No Direito Penal Ambiental, umas das principais causas que autorizam o trancamento de ação penal por crime ambiental é quando o Ministério Público se eximir de narrar os fatos com todas as suas circunstâncias ao oferecer a denúncia ou deixar de particularizar as ações que embasassem tal consideração, prejudicando a exata compreensão da acusação e consequentemente o exercídio de defesa.
Vale lembrar que a bem do contido no art. 5º, LV, da Constituição Federal e no art. 41 do Código de Processo Penal, a adequada descrição do comportamento delituoso na exordial acusatória é indispensável para a perfeita constituição da marcha processual penal.

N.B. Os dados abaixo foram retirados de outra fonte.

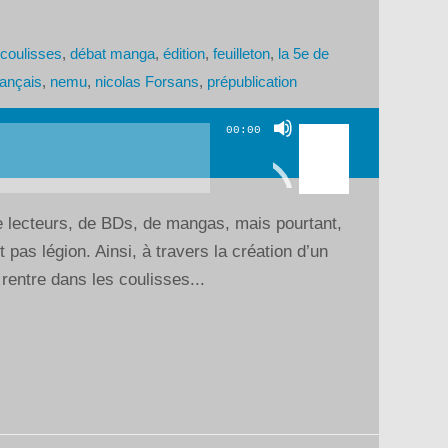
coulisses
,
débat manga
,
édition
,
feuilleton
,
la 5e de
ançais
,
nemu
,
nicolas Forsans
,
prépublication
Utilisez
00:00
les
flèches
haut/bas
de lecteurs, de BDs, de mangas, mais pourtant,
pour
 pas légion. Ainsi, à travers la création d’un
augmenter
entre dans les coulisses...
ou
diminuer
le
volume.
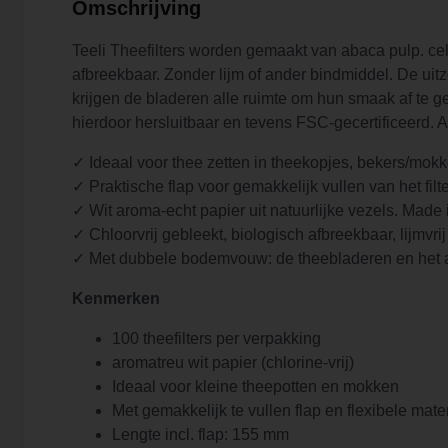
Omschrijving
Teeli Theefilters worden gemaakt van abaca pulp. cellul
afbreekbaar. Zonder lijm of ander bindmiddel. De uitze
krijgen de bladeren alle ruimte om hun smaak af te gev
hierdoor hersluitbaar en tevens FSC-gecertificeerd. A
✓ Ideaal voor thee zetten in theekopjes, bekers/mokke
✓ Praktische flap voor gemakkelijk vullen van het filt
✓ Wit aroma-echt papier uit natuurlijke vezels. Mad
✓ Chloorvrij gebleekt, biologisch afbreekbaar, lijmvri
✓ Met dubbele bodemvouw: de theebladeren en het a
Kenmerken
100 theefilters per verpakking
aromatreu wit papier (chlorine-vrij)
Ideaal voor kleine theepotten en mokken
Met gemakkelijk te vullen flap en flexibele mate
Lengte incl. flap: 155 mm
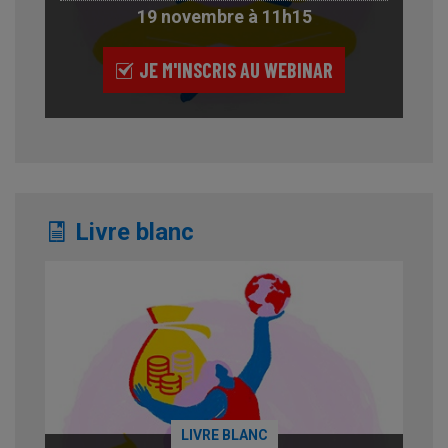
19 novembre à 11h15
JE M'INSCRIS AU WEBINAR
Livre blanc
LIVRE BLANC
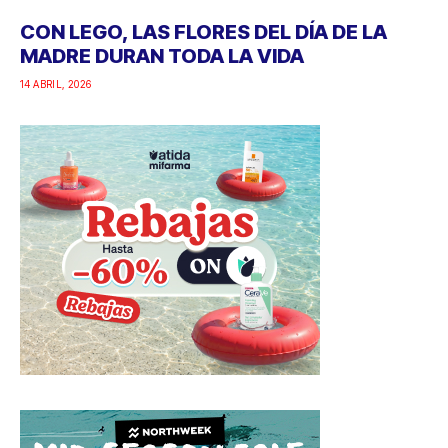
CON LEGO, LAS FLORES DEL DÍA DE LA
MADRE DURAN TODA LA VIDA
14 ABRIL, 2026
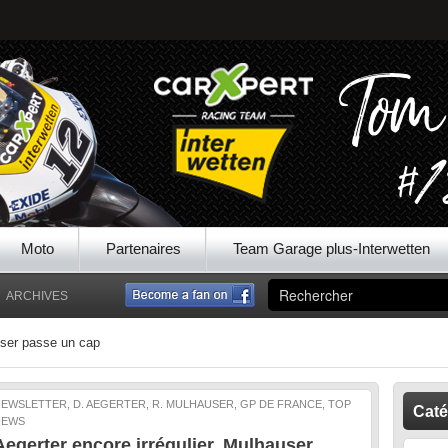
Moto
Partenaires
Team Garage plus-Interwetten
ARCHIVES
auser passe un cap
EWSLETTER, D. AEGERTER, R. MULHAUSER, GP DE FRANCE, TOP
Caté
NEWS
Aegerter encore irrégulier, Mulhauser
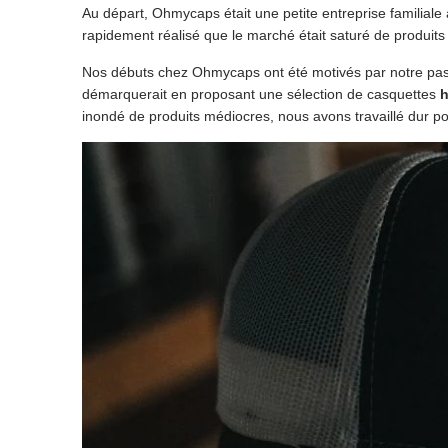
Au départ, Ohmycaps était une petite entreprise familiale
rapidement réalisé que le marché était saturé de produit
Nos débuts chez Ohmycaps ont été motivés par notre pass
démarquerait en proposant une sélection de casquettes
inondé de produits médiocres, nous avons travaillé dur p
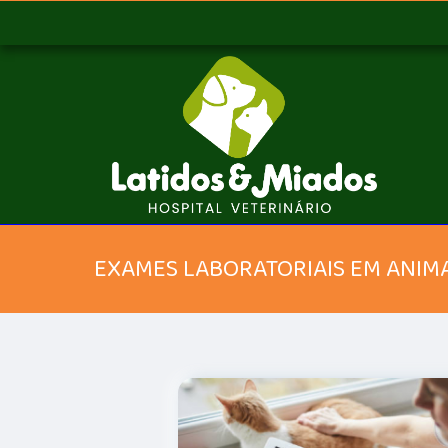
EXAMES LABORATORIAIS EM ANIM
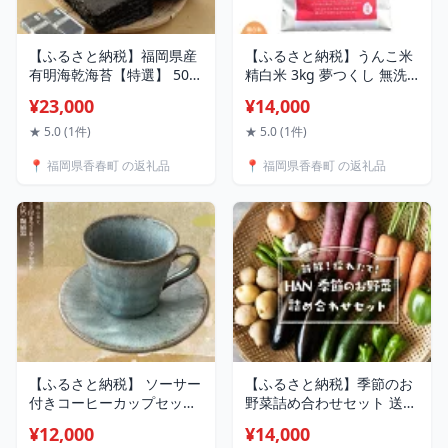
【ふるさと納税】福岡県産
【ふるさと納税】うんこ米
有明海乾海苔【特選】 50枚
精白米 3kg 夢つくし 無洗
×2袋 のり 海苔 福岡 大容量
米 白米 精米 米 お米 おこめ
¥23,000
¥14,000
おにぎり 手巻き寿司 送料
こめ コメ ごはん ご飯 3キ
無料
ロ 食品 お取り寄せ 九州 福
★ 5.0 (1件)
★ 5.0 (1件)
岡県 香春町 送料無料
📍 福岡県香春町 の返礼品
📍 福岡県香春町 の返礼品
【ふるさと納税】 ソーサー
【ふるさと納税】季節のお
付きコーヒーカップセット
野菜詰め合わせセット 送料
（みかん灰） 陶磁器 送料
無料 野菜 新鮮 農薬不使用
¥12,000
¥14,000
無料 コーヒー コップ 雑貨
新鮮 採れたて HAN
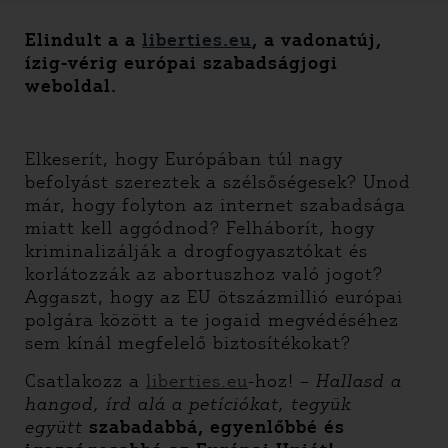
Elindult a a
liberties.eu
, a vadonatúj,
ízig-vérig európai szabadságjogi
weboldal.
Elkeserít, hogy Európában túl nagy
befolyást szereztek a szélsőségesek? Unod
már, hogy folyton az internet szabadsága
miatt kell aggódnod? Felháborít, hogy
kriminalizálják a drogfogyasztókat és
korlátozzák az abortuszhoz való jogot?
Aggaszt, hogy az EU ötszázmillió európai
polgára között a te jogaid megvédéséhez
sem kínál megfelelő biztosítékokat?
Csatlakozz a
liberties.eu
-hoz! –
Hallasd a
hangod, írd alá a petíciókat, tegyük
együtt
szabadabbá, egyenlőbbé és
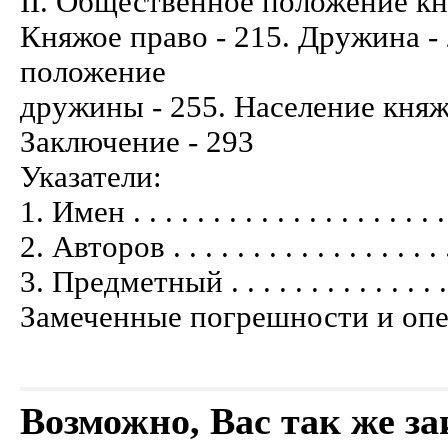
II. Общественное положение князя . . . 
Княжое право - 215. Дружина -
положение
дружины - 255. Население княжи
Заключение - 293
Указатели:
1. Имен . . . . . . . . . . . . . . . . . . . . 
2. Авторов . . . . . . . . . . . . . . . . . . 
3. Предметный . . . . . . . . . . . . . . . 
Замеченные погрешности и опечатки . .
Возможно, Вас так же з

Com efeito, o trancamento da ação penal impede o seu prosseguimento, visando garantir a liberdade do indivíduo e proteger seus direitos fundamentais, assegurando que não seja submetido a um processo penal injusto ou ilegal. Ou seja, trancar a ação penal importa em sua extinção.
Contudo, a extinção da ação penal em tema de habeas corpus consiste em medida excepcional, apenas cabível nos casos em que se evidenciarem, de plano, situações suficientes a ensejar o prematuro encerramento da persecução criminal.
Índice
Ausência de descrição dos fatos na denúncia
No Direito Penal Ambiental, como já dito, é muito comum que o Ministério Público deixe de narrar os fatos de forma adequada, o que acaba impedindo o acusado de exercer o seu direito à ampla defesa e pode autorizar o trancamento da ação criminal na via do habeas corpus.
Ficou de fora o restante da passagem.